The check-raise is a postflop action with two purposes: trap with strong hands against opponents who will bet into you, or bluff with hands that have fold equity against opponents who c-bet too often.

Check-raise for value:

You flop a set on J-T-9 two-tone and you are first to act. You could bet (lead into the pre-flop raiser), but that telegraphs strength. Instead, you check. The pre-flop raiser c-bets for value or bluff, and now you raise. The pot is bigger, they put in more chips with a worse hand, and you have disguised your strength.

This line works best when:

  • You have a hand that is ahead of your opponent's c-betting range (sets, two pair, top pair on wet boards).
  • The board texture encourages your opponent to c-bet (they think you missed, so they will fire).
  • Your opponent c-bets with high frequency (over 60 percent) so they actually give you the opportunity.

Check-raise as a bluff:

Against an opponent who c-bets every flop, checking gives them the chance to bet with a weak range. A check-raise bluff exploits that.
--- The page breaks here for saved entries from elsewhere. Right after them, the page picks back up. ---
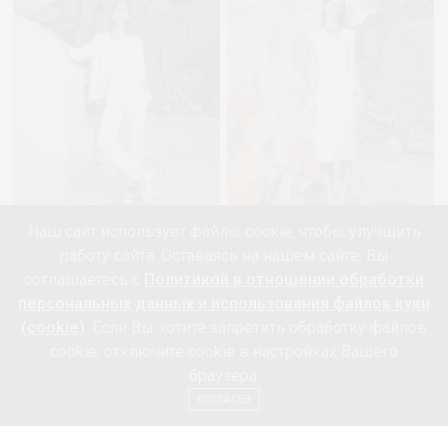
Наш сайт использует файлы cookie, чтобы улучшить
работу сайта. Оставаясь на нашем сайте, Вы
соглашаетесь с
Политикой в отношении обработки
персональных данных и использования файлов куки
(cookie)
. Если Вы хотите запретить обработку файлов
cookie, отключите cookie в настройках Вашего
браузера.
СОГЛАСЕН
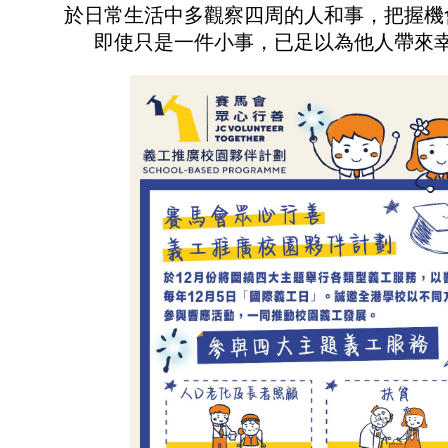
於日常生活中多觀察四周的人和事，把握機
即使只是一件小事，已足以為他人帶來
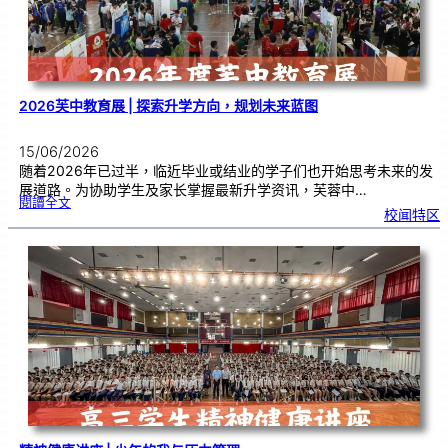
各
科
主
任
交
流
2026芙中教育展 | 探索升学方向，规划未来蓝图
15/06/2026
随着2026年已过半，临近毕业或结业的学子们也开始思考未来的发
展道路。为协助学生及家长掌握最新升学资讯，芙蓉中…
:
閱讀全文
2
校闻特区
0
2
6
芙
中
教
育
展
|
探
索
升
学
方
向
，
规
划
未
来
蓝
图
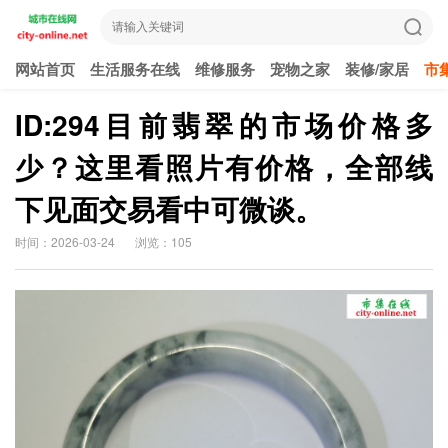
网站首页
生活服务在线
维修服务
宠物之家
装修/家居
市
ID:294目前翡翠的市场价格多
少？这里看照片有价格，全部线
下见面交易看中可微谈。
时间：2026-03-24
浏览：105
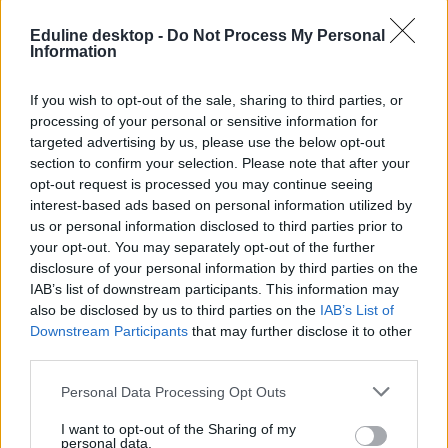
képességekkel, háttérrel és tanulási igényekkel érkeznek. A tervek
szerint a szakképzésben is erősítenék a diákok bevonását és az
Eduline desktop -
Do Not Process My Personal
adatalapú döntéshozatalt, fejlesztenék a szakmai támogató
Information
szolgáltatásokat, és nagyobb hangsúlyt kapna az oktatók
módszertani támogatása is.
If you wish to opt-out of the sale, sharing to third parties, or
Az intézmények szervezeti működését hatékonyabbá és
processing of your personal or sensitive information for
tanuló- és tanulásközpontúvá tesszük
targeted advertising by us, please use the below opt-out
section to confirm your selection. Please note that after your
– fogalmazott.
opt-out request is processed you may continue seeing
Megszüntetnék a kancellári rendszert
interest-based ads based on personal information utilized by
us or personal information disclosed to third parties prior to
A meghallgatáson az első hónapok konkrét intézkedéseiről is
your opt-out. You may separately opt-out of the further
beszélt. Lannert szerint rugalmasabbá tennék a szakképzési oktatók
disclosure of your personal information by third parties on the
továbbképzési rendszerét, emellett megszüntetnék a szakképzési
IAB’s list of downstream participants. This information may
centrumokban működő kancellári rendszert is.
also be disclosed by us to third parties on the
IAB’s List of
A miniszterjelölt hangsúlyozta: a hosszú távú oktatáspolitikai
Downstream Participants
that may further disclose it to other
tervezést széles társadalmi és szakmai egyeztetésre építenék. „A
third parties.
pedagógusok, a diákok, a szülők és az intézményvezetők
tapasztalatait is be kell csatornázni a döntéselőkészítésbe” – mondta.
Personal Data Processing Opt Outs
I want to opt-out of the Sharing of my
personal data.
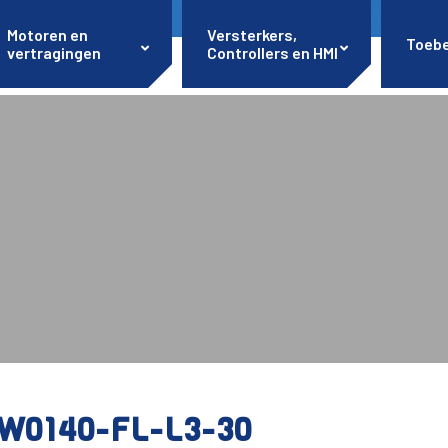
Motoren en
Versterkers,
Toeb
vertragingen
Controllers en HMI
W0140-FL-L3-30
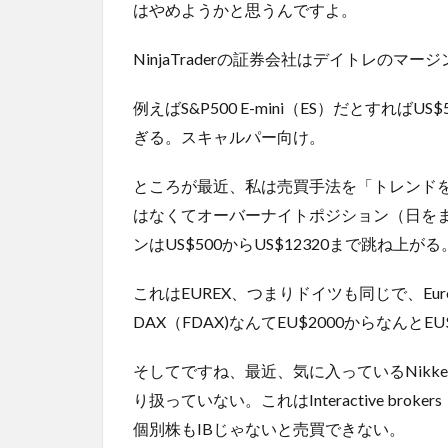
はやめようかと思うんですよ。
NinjaTraderの証券会社はデイトレの
例えばS&P500 E-mini（ES）だとすれ
ぎる。スキャルパー向け。
ところが最近、私は売買手法を「トレンド
はなくてオーバーナイトポジション（日を
ンはUS$500からUS$12320まで跳ね上がる。Na
これはEUREX、つまりドイツも同じで、Euro B
DAX（FDAX)なんてEU$2000からなんとEU
そしてですね、最近、気に入っているNikkei225
り扱っていない。これはInteractive br
個別株もIBじゃないと売買できない。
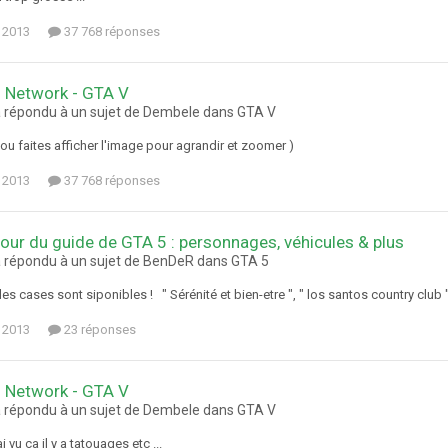
 2013
37 768 réponses
 Network - GTA V
a répondu à un sujet de Dembele dans
GTA V
ou faites afficher l'image pour agrandir et zoomer )
 2013
37 768 réponses
jour du guide de GTA 5 : personnages, véhicules & plus
a répondu à un sujet de BenDeR dans
GTA 5
es cases sont siponibles ! " Sérénité et bien-etre ", " los santos country club " 
 2013
23 réponses
 Network - GTA V
a répondu à un sujet de Dembele dans
GTA V
 vu ca il y a tatouages etc ...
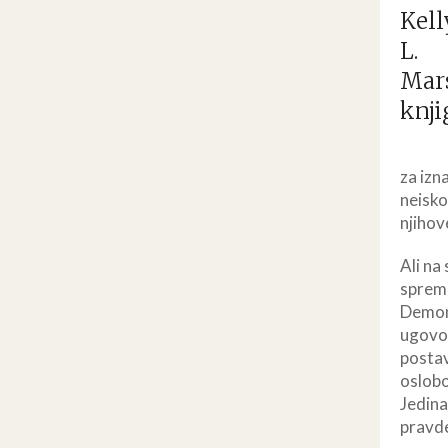
za izn
neisko
njihov
Ali na
sprema
Demoni
ugovor
postav
oslobođ
Jedina
pravde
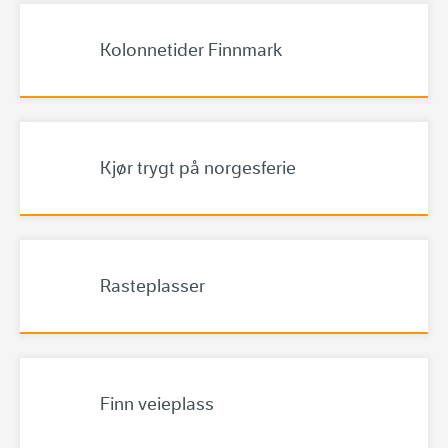
Kolonnetider Finnmark
Kjør trygt på norgesferie
Rasteplasser
Finn veieplass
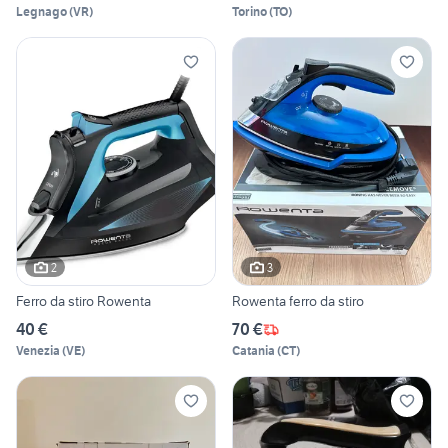
Legnago
(
VR
)
Torino
(
TO
)
2
3
Ferro da stiro Rowenta
Rowenta ferro da stiro
40 €
70 €
Venezia
(
VE
)
Catania
(
CT
)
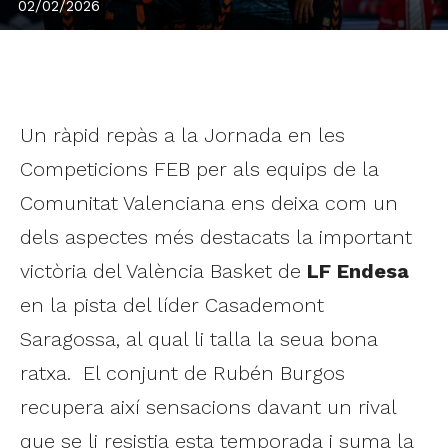
02/02/2026
Un ràpid repàs a la Jornada en les
Competicions FEB per als equips de la
Comunitat Valenciana ens deixa com un
dels aspectes més destacats la important
victòria del València Basket de
LF Endesa
en la pista del líder Casademont
Saragossa, al qual li talla la seua bona
ratxa. El conjunt de Rubén Burgos
recupera així sensacions davant un rival
que se li resistia esta temporada i suma la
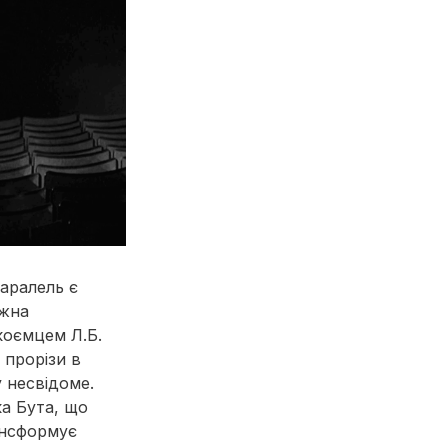
аралель є
ожна
коємцем Л.Б.
 прорізи в
 несвідоме.
а Бута, що
ансформує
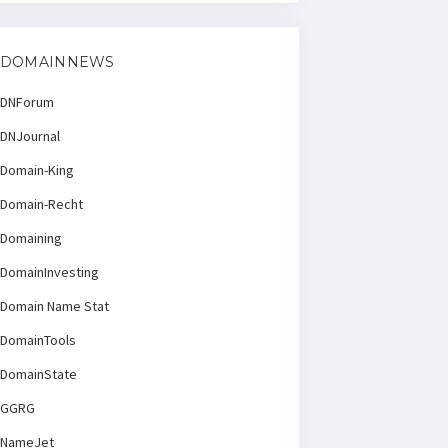
DOMAINNEWS
DNForum
DNJournal
Domain-King
Domain-Recht
Domaining
DomainInvesting
Domain Name Stat
DomainTools
DomainState
GGRG
NameJet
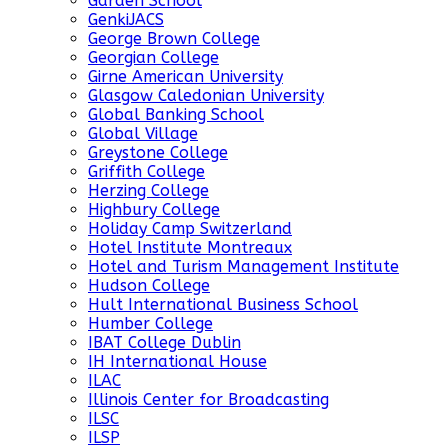
Garden School
GenkiJACS
George Brown College
Georgian College
Girne American University
Glasgow Caledonian University
Global Banking School
Global Village
Greystone College
Griffith College
Herzing College
Highbury College
Holiday Camp Switzerland
Hotel Institute Montreaux
Hotel and Turism Management Institute
Hudson College
Hult International Business School
Humber College
IBAT College Dublin
IH International House
ILAC
Illinois Center for Broadcasting
ILSC
ILSP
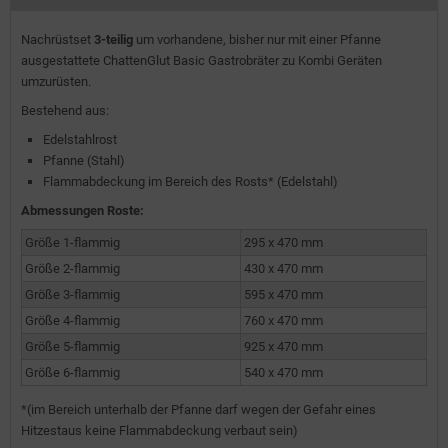
Nachrüstset
3-teilig
um vorhandene, bisher nur mit einer Pfanne
ausgestattete ChattenGlut Basic Gastrobräter zu Kombi Geräten
umzurüsten.
Bestehend aus:
Edelstahlrost
Pfanne (Stahl)
Flammabdeckung im Bereich des Rosts* (Edelstahl)
Abmessungen Roste:
Größe 1-flammig
295 x 470 mm
Größe 2-flammig
430 x 470 mm
Größe 3-flammig
595 x 470 mm
Größe 4-flammig
760 x 470 mm
Größe 5-flammig
925 x 470 mm
Größe 6-flammig
540 x 470 mm
*(im Bereich unterhalb der Pfanne darf wegen der Gefahr eines
Hitzestaus keine Flammabdeckung verbaut sein)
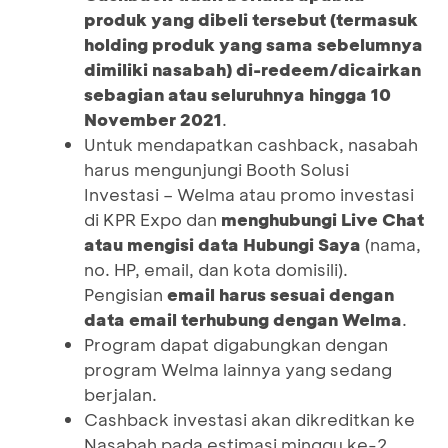
produk yang dibeli tersebut (termasuk
holding produk yang sama sebelumnya
dimiliki nasabah) di-redeem/dicairkan
sebagian atau seluruhnya hingga 10
November 2021
.
Untuk mendapatkan cashback, nasabah
harus mengunjungi Booth Solusi
Investasi – Welma atau promo investasi
di KPR Expo dan
menghubungi Live Chat
atau mengisi data Hubungi Saya
(nama,
no. HP, email, dan kota domisili).
Pengisian
email harus sesuai dengan
data email terhubung dengan Welma
.
Program dapat digabungkan dengan
program Welma lainnya yang sedang
berjalan.
Cashback investasi akan dikreditkan ke
Nasabah pada estimasi minggu ke-2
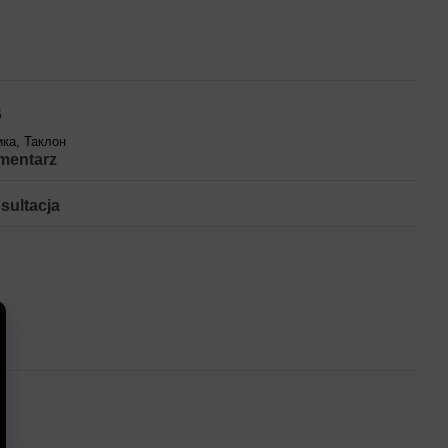
б
ика, Таклон
mentarz
sultacja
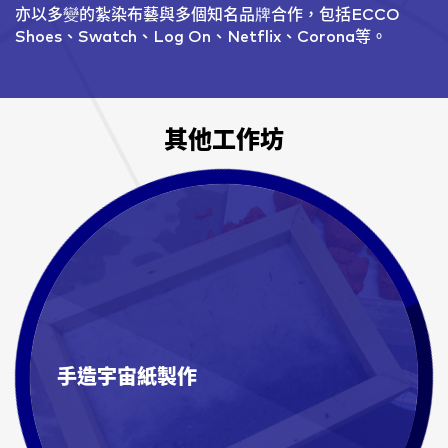
亦以多變的紮染布藝與多個知名品牌合作，包括ECCO
Shoes、Swatch、Log On、Netflix、Corona等。
其他工作坊
手造宇宙紙製作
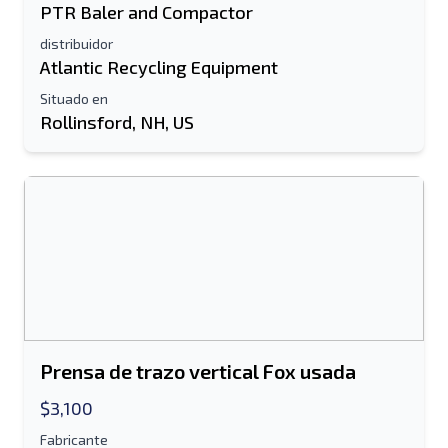
PTR Baler and Compactor
distribuidor
Atlantic Recycling Equipment
Situado en
Rollinsford, NH, US
Prensa de trazo vertical Fox usada
$3,100
Fabricante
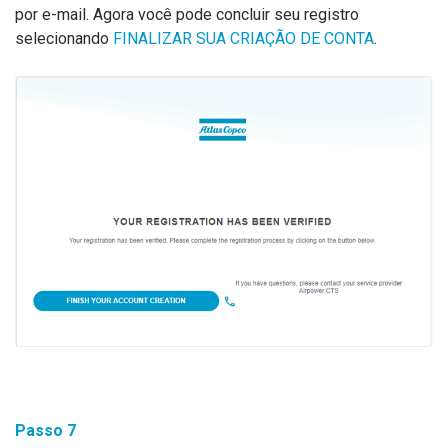
por e-mail. Agora você pode concluir seu registro
selecionando
FINALIZAR SUA CRIAÇÃO DE CONTA
.
Passo
7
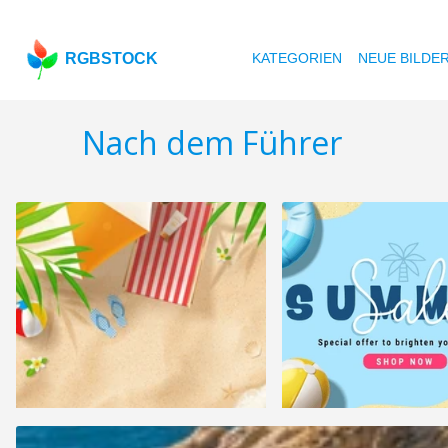
RGBSTOCK
KATEGORIEN
NEUE BILDE
Nach dem Führer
The bluff works best when:

  • You have fold equity. Your opponent is the kind that folds to aggression (low AF).
  • Your hand has some equity when called. Drawing hands (flush draws, open-ended straight draws) are ideal because they can hit on later streets if the bluff fails.
  • The board texture is scary for your opponent. Paired boards and coordinated boards make c-betting bluffs uncomfortable.

Sizing the check-raise:

Standard check-raise size is about 2.5 to 3 times the bet you are raising. If the c-bet is 100 into a 200 pot, raise to 250-300. Smaller feels weak, larger telegraphs strength unless you have a balanced range.

Frequency and balance:

If you only check-raise with strong hands, observant opponents notice and stop c-betting into you. Conversely, if you check-raise too many bluffs, opponents snap-call and you hemorrhage chips. The right frequency depends on your opponent. Against passive bots, check-raise almost never (they will just call with their whole range). Against aggressive bots, check-raise around 15-20 percent of the time when they c-bet you.

Bot implementation:

A check-raise heuristic depends on opponent profile and hand strength:

```python def should_check_raise(hand_strength, opponent_cbet_frequency, board_texture): # Value check-raise with strong hands against frequent c-bettors if hand_strength > 0.78 and opponent_cbet_frequency > 0.55: return True # Bluff check-raise with draws against high-frequency c-bettors on wet boards if 0.30 < hand_strength < 0.45 and opponent_cbet_frequency > 0.70 and board_texture == "wet": return True return False ```

Check-raising is rare in most bot strategies because it requires opponent reads and board-texture awareness to execute well. Adding it is a second-round improvement after your bot has solid c-betting and fold-to-c-bet logic.